■ **Your assignment**
Since the pictures are not wanted, copy only the text of every record exactly.

[Data for the task]

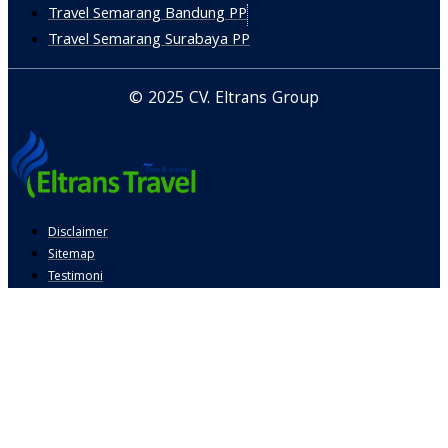
Travel Semarang Bandung PP
Travel Semarang Surabaya PP
© 2025 CV. Eltrans Group
Disclaimer
Sitemap
Testimoni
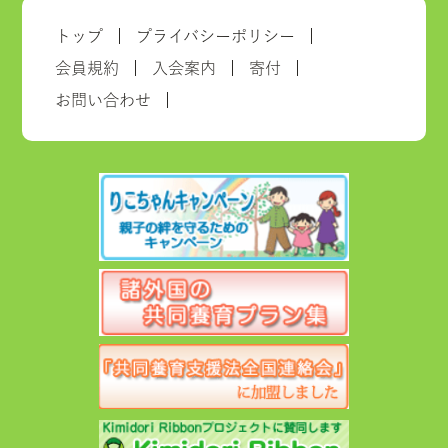
トップ
プライバシーポリシー
会員規約
入会案内
寄付
お問い合わせ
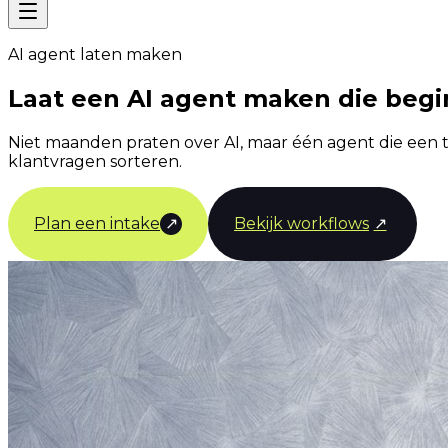
AI agent laten maken
Laat een AI agent maken die begi
Niet maanden praten over AI, maar één agent die een
klantvragen sorteren.
Plan een intake
↗
Bekijk workflows
↗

[/Data for the task]

■ **Problem solution**
Travel Semarang Bandung PP
Travel Semarang Surabaya PP
© 2025 CV. Eltrans Group
Disclaimer
Sitemap
Testimoni
トップ
プライバシーポリシー
会員規約
入会案内
寄付
お問い合わせ
AI agent laten maken
Laat een AI agent maken die begi
Niet maanden praten over AI, maar één agent die een
klantvragen sorteren.
Plan een intake
↗
Bekijk workflows
↗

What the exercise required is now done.